For each fraction, find two equivalent fractions. There are many possible correct answers; examples are provided below. The key is that both the numerator and denominator are multiplied (or divided) by the same non-zero number.

Problems:

1. 1/3

   • Thought Process: To find an equivalent fraction, I need to multiply both the numerator (1) and the denominator (3) by the same number.
   • Example 1: Multiply by 2/2
     (1 * 2) / (3 * 2) = 2/6
   • Example 2: Multiply by 3/3
     (1 * 3) / (3 * 3) = 3/9

2. 2/5

   • Thought Process: Multiply both the numerator (2) and the denominator (5) by the same number.
   • Example 1: Multiply by 2/2
     (2 * 2) / (5 * 2) = 4/10
   • Example 2: Multiply by 3/3
     (2 * 3) / (5 * 3) = 6/15

3. 3/4

   • Thought Process: Multiply both the numerator (3) and the denominator (4) by the same number.
   • Example 1: Multiply by 2/2
     (3 * 2) / (4 * 2) = 6/8
   • Example 2: Multiply by 5/5
     (3 * 5) / (4 * 5) = 15/20

4. 1/6

   • Thought Process: Multiply both the numerator (1) and the denominator (6) by the same number.
   • Example 1: Multiply by 2/2
     (1 * 2) / (6 * 2) = 2/12
   • Example 2: Multiply by 4/4
     (1 * 4) / (6 * 4) = 4/24

5. 4/8

   • Thought Process: Multiply both the numerator (4) and the denominator (8) by the same number. Students could also simplify by dividing.
   • Example 1 (Multiply): Multiply by 2/2
     (4 * 2) / (8 * 2) = 8/16
   • Example 2 (Divide/Simplify): Divide by 4/4
     (4 / 4) / (8 / 4) = 1/2

6. 2/7

   • Thought Process: Multiply both the numerator (2) and the denominator (7) by the same number.
   • Example 1: Multiply by 2/2
     (2 * 2) / (7 * 2) = 4/14
   • Example 2: Multiply by 3/3
     (2 * 3) / (7 * 3) = 6/21

7. 5/10

   • Thought Process: Multiply both the numerator (5) and the denominator (10) by the same number. Students could also simplify by dividing.
   • Example 1 (Multiply): Multiply by 2/2
     (5 * 2) / (10 * 2) = 10/20
   • Example 2 (Divide/Simplify): Divide by 5/5
     (5 / 5) / (10 / 5) = 1/2

8. 3/9

   • Thought Process: Multiply both the numerator (3) and the denominator (9) by the same number. Students could also simplify by dividing.
   • Example 1 (Multiply): Multiply by 2/2
     (3 * 2) / (9 * 2) = 6/18
   • Example 2 (Divide/Simplify): Divide by 3/3
     (3 / 3) / (9 / 3) = 1/3

Challenge Question:

Explain in your own words why multiplying the numerator and denominator by the same number results in an equivalent fraction.

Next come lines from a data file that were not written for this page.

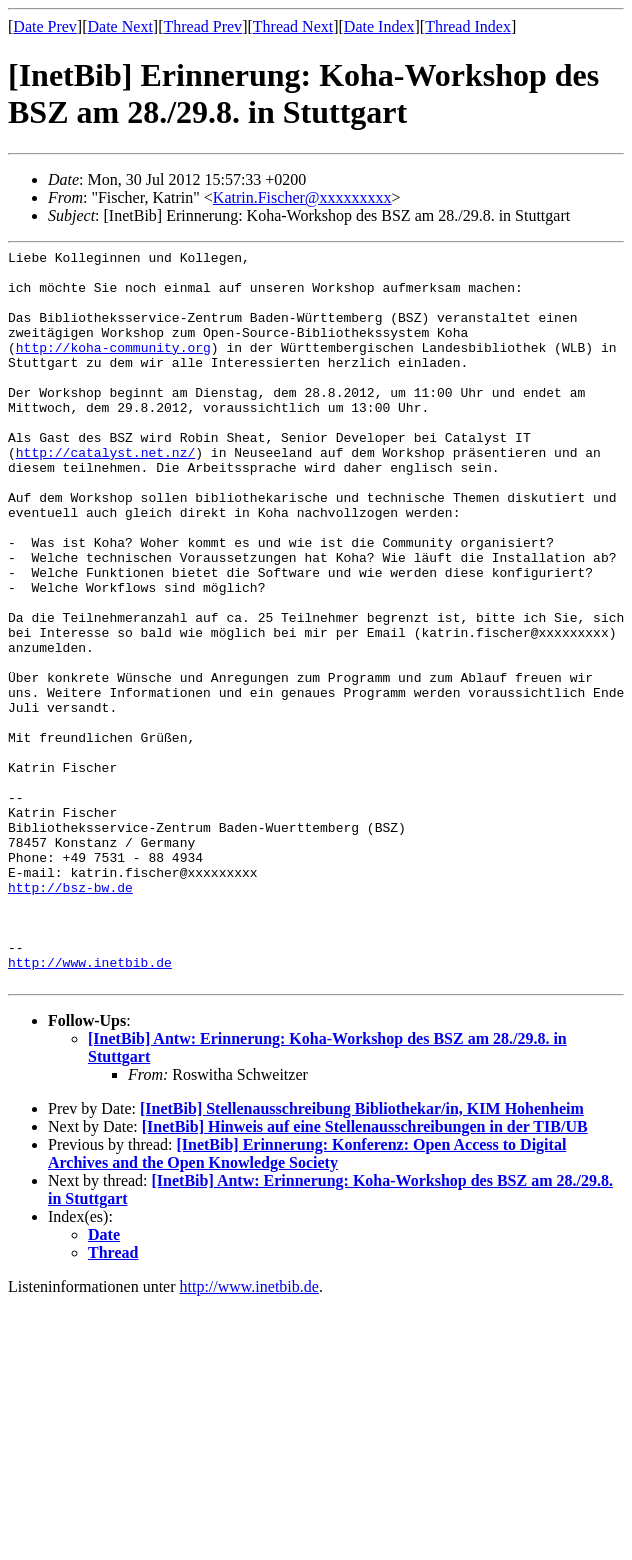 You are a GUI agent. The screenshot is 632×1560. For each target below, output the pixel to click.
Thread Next (293, 26)
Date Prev (45, 26)
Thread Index (468, 26)
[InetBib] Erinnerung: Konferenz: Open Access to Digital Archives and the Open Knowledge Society (307, 1300)
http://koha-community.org (113, 368)
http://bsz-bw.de (70, 1016)
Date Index (379, 26)
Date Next (120, 26)
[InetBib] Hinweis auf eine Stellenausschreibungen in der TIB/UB (365, 1273)
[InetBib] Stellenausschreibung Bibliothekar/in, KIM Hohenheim (362, 1255)
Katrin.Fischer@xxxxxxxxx (302, 197)
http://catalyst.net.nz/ (105, 494)
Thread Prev (202, 26)
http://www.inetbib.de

• Explanation: When you multiply the numerator and denominator by the same number, you are essentially multiplying the fraction by another fraction that is equal to 1 (e.g., 2/2, 3/3, 4/4). Multiplying anything by 1 doesn't change its value, so the original fraction's value stays the same, even though it looks different. It's like cutting the existing pieces into smaller, equal pieces without changing the total amount.